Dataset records
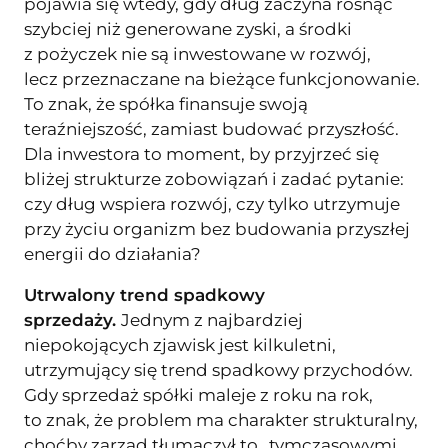
pojawia się wtedy, gdy dług zaczyna rosnąć
szybciej niż generowane zyski, a środki
z pożyczek nie są inwestowane w rozwój,
lecz przeznaczane na bieżące funkcjonowanie.
To znak, że spółka finansuje swoją
teraźniejszość, zamiast budować przyszłość.
Dla inwestora to moment, by przyjrzeć się
bliżej strukturze zobowiązań i zadać pytanie:
czy dług wspiera rozwój, czy tylko utrzymuje
przy życiu organizm bez budowania przyszłej
energii do działania?
Utrwalony trend spadkowy
sprzedaży.
Jednym z najbardziej
niepokojących zjawisk jest kilkuletni,
utrzymujący się trend spadkowy przychodów.
Gdy sprzedaż spółki maleje z roku na rok,
to znak, że problem ma charakter strukturalny,
choćby zarząd tłumaczył to „tymczasowymi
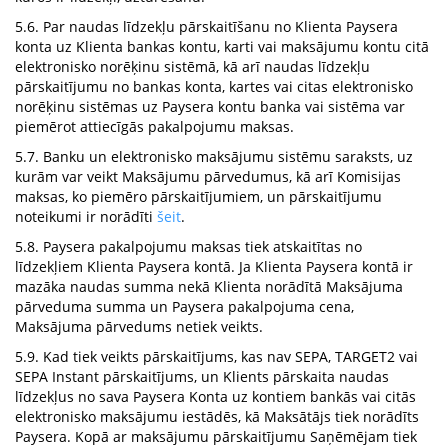
5.6. Par naudas līdzekļu pārskaitīšanu no Klienta Paysera
konta uz Klienta bankas kontu, karti vai maksājumu kontu citā
elektronisko norēķinu sistēmā, kā arī naudas līdzekļu
pārskaitījumu no bankas konta, kartes vai citas elektronisko
norēķinu sistēmas uz Paysera kontu banka vai sistēma var
piemērot attiecīgās pakalpojumu maksas.
5.7. Banku un elektronisko maksājumu sistēmu saraksts, uz
kurām var veikt Maksājumu pārvedumus, kā arī Komisijas
maksas, ko piemēro pārskaitījumiem, un pārskaitījumu
noteikumi ir norādīti
šeit
.
5.8. Paysera pakalpojumu maksas tiek atskaitītas no
līdzekļiem Klienta Paysera kontā. Ja Klienta Paysera kontā ir
mazāka naudas summa nekā Klienta norādītā Maksājuma
pārveduma summa un Paysera pakalpojuma cena,
Maksājuma pārvedums netiek veikts.
5.9. Kad tiek veikts pārskaitījums, kas nav SEPA, TARGET2 vai
SEPA Instant pārskaitījums, un Klients pārskaita naudas
līdzekļus no sava Paysera Konta uz kontiem bankās vai citās
elektronisko maksājumu iestādēs, kā Maksātājs tiek norādīts
Paysera. Kopā ar maksājumu pārskaitījumu Saņēmējam tiek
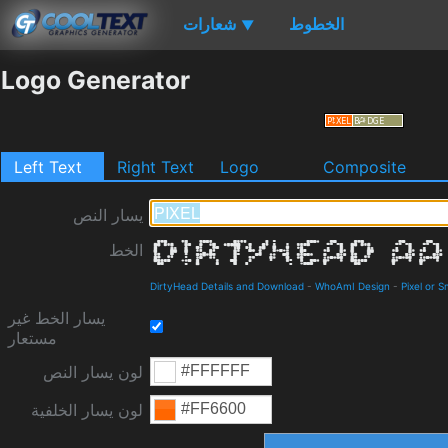
الخطوط
شعارات
▼
Logo Generator
Left Text
Right Text
Logo
Composite
يسار النص
الخط
DirtyHead Details and Download
-
WhoAmI Design
-
Pixel or S
يسار الخط غير
مستعار
لون يسار النص
لون يسار الخلفية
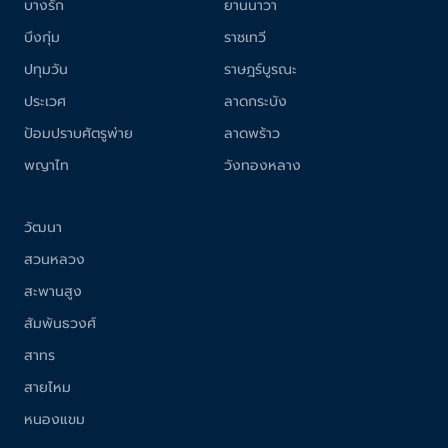
บางรัก
ยานนาวา
บึงกุ่ม
ราชเทวี
ปทุมวัน
ราษฎร์บูรณะ
ประเวศ
ลาดกระบัง
ป้อมปราบศัตรูพ่าย
ลาดพร้าว
พญาไท
วังทองหลาง
วัฒนา
สวนหลวง
สะพานสูง
สัมพันธวงศ์
สาทร
สายไหม
หนองแขม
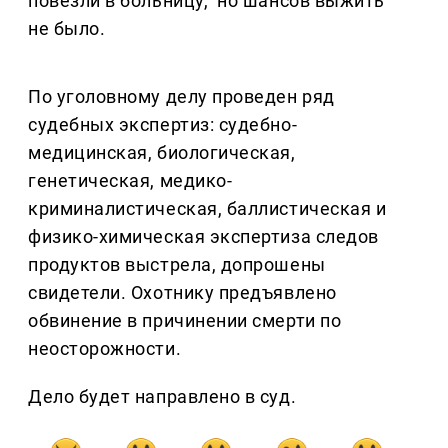
повезли в больницу, но шансов выжить
не было.
По уголовному делу проведен ряд
судебных экспертиз: судебно-
медицинская, биологическая,
генетическая, медико-
криминалистическая, баллистическая и
физико-химическая экспертиза следов
продуктов выстрела, допрошены
свидетели. Охотнику предъявлено
обвинение в причинении смерти по
неосторожности.
Дело будет направлено в суд.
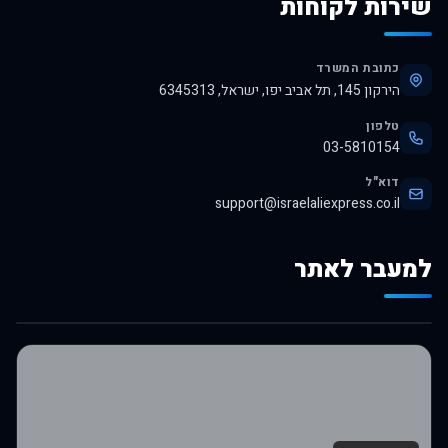
שירות לקוחות
כתובת המשרד
הירקון 145, תל אביב יפו, ישראל, 6345313
טלפון
03-5810154
דוא"ל
support@israelaliexpress.co.il
למעבר לאתר
לרכישה באלי אקספרס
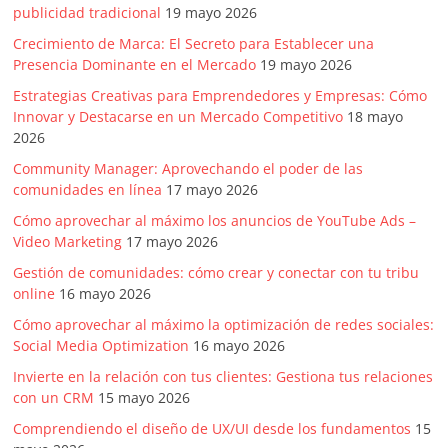
publicidad tradicional
19 mayo 2026
Crecimiento de Marca: El Secreto para Establecer una
Presencia Dominante en el Mercado
19 mayo 2026
Estrategias Creativas para Emprendedores y Empresas: Cómo
Innovar y Destacarse en un Mercado Competitivo
18 mayo
2026
Community Manager: Aprovechando el poder de las
comunidades en línea
17 mayo 2026
Cómo aprovechar al máximo los anuncios de YouTube Ads –
Video Marketing
17 mayo 2026
Gestión de comunidades: cómo crear y conectar con tu tribu
online
16 mayo 2026
Cómo aprovechar al máximo la optimización de redes sociales:
Social Media Optimization
16 mayo 2026
Invierte en la relación con tus clientes: Gestiona tus relaciones
con un CRM
15 mayo 2026
Comprendiendo el diseño de UX/UI desde los fundamentos
15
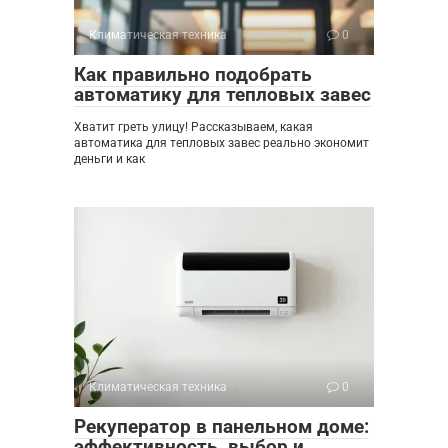
Климатическая техника
0
Как правильно подобрать
автоматику для тепловых завес
Хватит греть улицу! Рассказываем, какая
автоматика для тепловых завес реально экономит
деньги и как
Климатическая техника
0
Рекуператор в панельном доме:
эффективность, выбор и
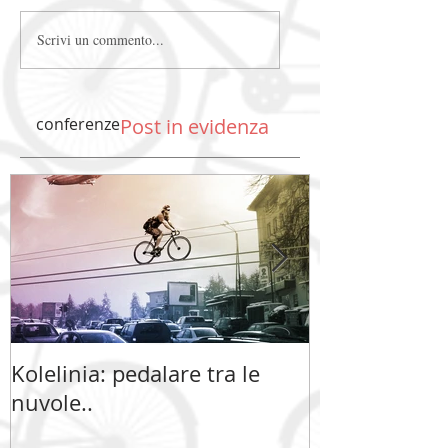
Scrivi un commento...
conferenze
Post in evidenza
Kolelinia: pedalare tra le
Kolelinia: ped
nuvole..
nuvole..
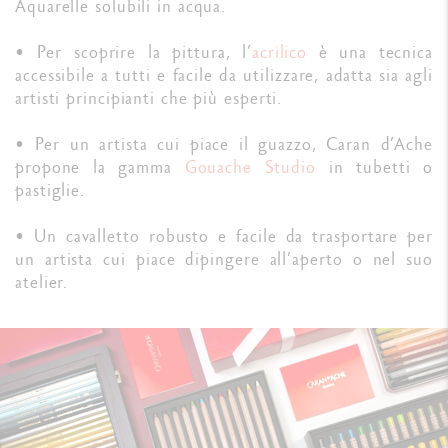
Aquarelle solubili in acqua.
• Per scoprire la pittura, l’
acrilico
è una tecnica
accessibile a tutti e facile da utilizzare, adatta sia agli
artisti principianti che più esperti.
• Per un artista cui piace il guazzo, Caran d’Ache
propone la gamma
Gouache Studio
in tubetti o
pastiglie.
• Un cavalletto robusto e facile da trasportare per
un artista cui piace dipingere all’aperto o nel suo
atelier.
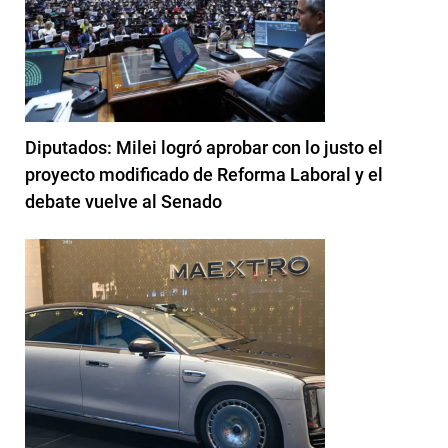
Diputados: Milei logró aprobar con lo justo el
proyecto modificado de Reforma Laboral y el
debate vuelve al Senado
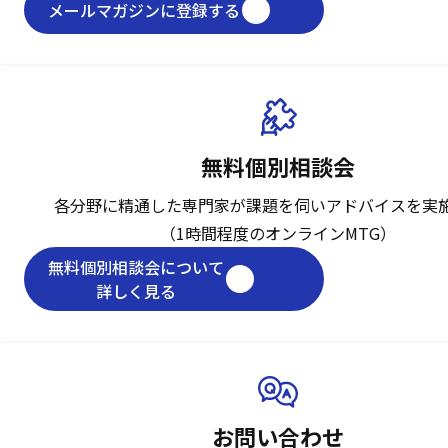
メールマガジンに登録する
無料個別相談会
各分野に精通した専門家が課題を伺い
アドバイスを実
（1時間程度のオンラインMTG）
無料個別相談会について
詳しく見る
お問い合わせ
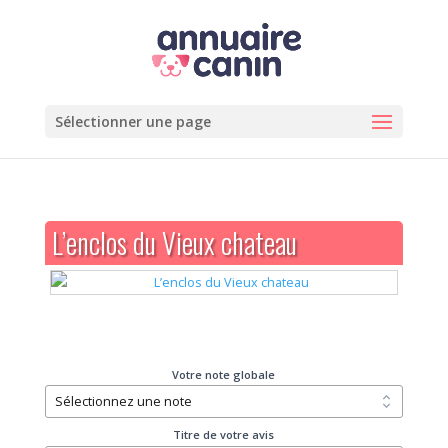
Sélectionner une page
L’enclos du Vieux chateau
Votre note globale
Titre de votre avis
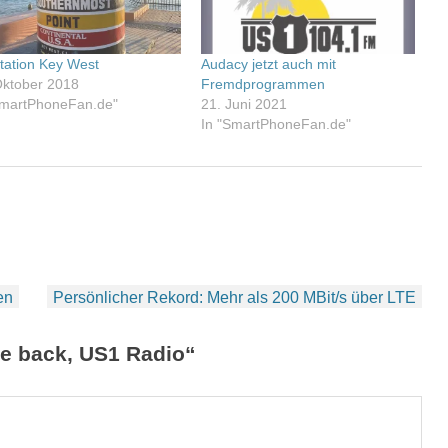
tation Key West
Audacy jetzt auch mit
Oktober 2018
Fremdprogrammen
SmartPhoneFan.de"
21. Juni 2021
In "SmartPhoneFan.de"
en
Persönlicher Rekord: Mehr als 200 MBit/s über LTE
e back, US1 Radio“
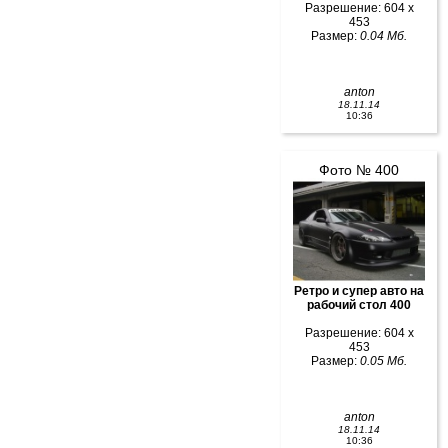
Разрешение: 604 x
453
Размер:
0.04 Мб.
anton
18.11.14
10:36
Фото № 400
Ретро и супер авто на
рабочий стол 400
Разрешение: 604 x
453
Размер:
0.05 Мб.
anton
18.11.14
10:36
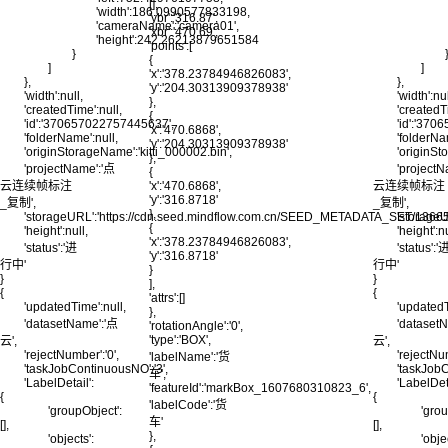
[],
'width':186.0990577833198,
'ybr':'316.87',
'cameraName':'camera01',
'xbr':'470.69',
'height':242.26213879651584
'points':[
}
{
]
]
'x':'378.23784946826083',
},
},
'y':'204.30313909378938'
'width':null,
'width':nul
},
'createdTime':null,
'createdT
{
'id':'370657022757445637',
'id':'37
'x':'470.6868',
'folderName':null,
'folderNa
'y':'204.30313909378938'
'originStorageName':'kitti_000002.bin',
'originSt
},
'projectName':'点
'project
{
云连续帧标注
'x':'470.6868',
云连续帧标注
'y':'316.8718'
_复制',
_复制',
},
'storageURL':'https://cdn.seed.mindflow.com.cn/SEED_METADATA_SET/1
'storag
{
'height':null,
'height':nu
'x':'378.23784946826083',
'status':'进
'status':'
'y':'316.8718'
行中'
行中'
}
}
}
],
{
{
'attrs':[]
'updatedTime':null,
'updatedT
},
'datasetName':'点
'dataset
'rotationAngle':'0',
'type':'BOX',
云',
云',
'rejectNumber':'0',
'rejectNum
'labelName':'货
'taskJobContinuousNO':'3',
'taskJobC
车',
'LabelDetail':
'LabelDeta
'featureId':'markBox_1607680310823_6',
{
{
'labelCode':'货
'groupObject':
'grou
车'
[],
[],
},
'objects':
'obje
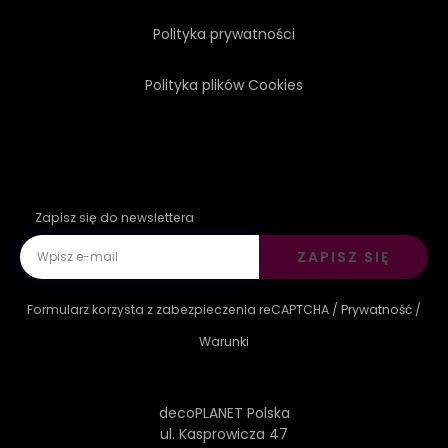
Polityka prywatności
Polityka plików Cookies
Zapisz się do newslettera
ZAPISZ SIĘ
Formularz korzysta z zabezpieczenia reCAPTCHA /
Prywatność
/
Warunki
decoPLANET Polska
ul. Kasprowicza 47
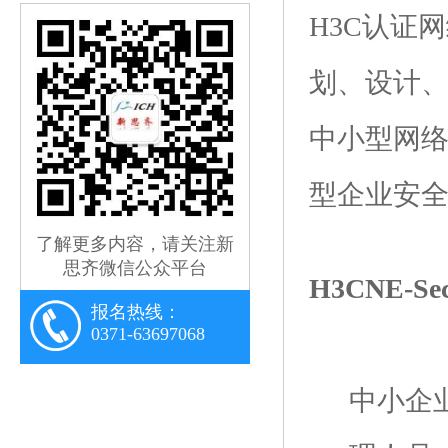
H3C认证
划、设计、配
中小型网
型企业安
了解更多内容，请关注新
思齐微信公众平台
H3CNE-
报名热线：
0371-63697068
中小企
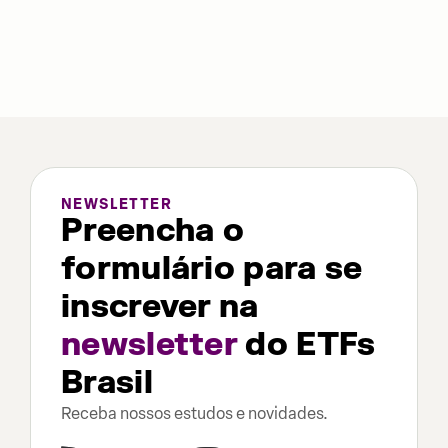
NEWSLETTER
Preencha o
formulário para se
inscrever na
newsletter
do ETFs
Brasil
Receba nossos estudos e novidades.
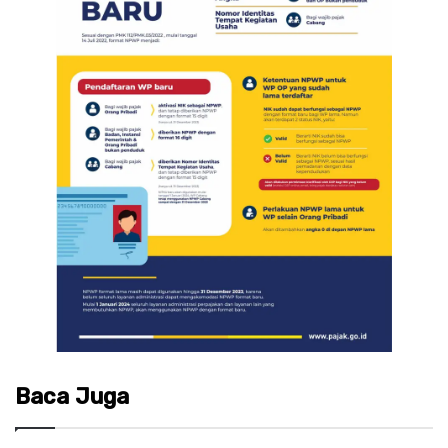
Baca Juga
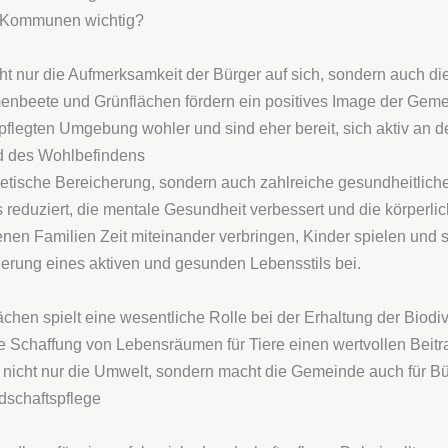
r Kommunen wichtig?
ht nur die Aufmerksamkeit der Bürger auf sich, sondern auch d
umenbeete und Grünflächen fördern ein positives Image der Gem
epflegten Umgebung wohler und sind eher bereit, sich aktiv an d
d des Wohlbefindens
hetische Bereicherung, sondern auch zahlreiche gesundheitliche
 reduziert, die mentale Gesundheit verbessert und die körperliche
denen Familien Zeit miteinander verbringen, Kinder spielen un
derung eines aktiven und gesunden Lebensstils bei.
ächen spielt eine wesentliche Rolle bei der Erhaltung der Bio
 Schaffung von Lebensräumen für Tiere einen wertvollen Beitr
t nicht nur die Umwelt, sondern macht die Gemeinde auch für Bü
ndschaftspflege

◆ Requirement: For the records above, state how many lines contain the string "trend", with no added text.

◆ Answer section: 2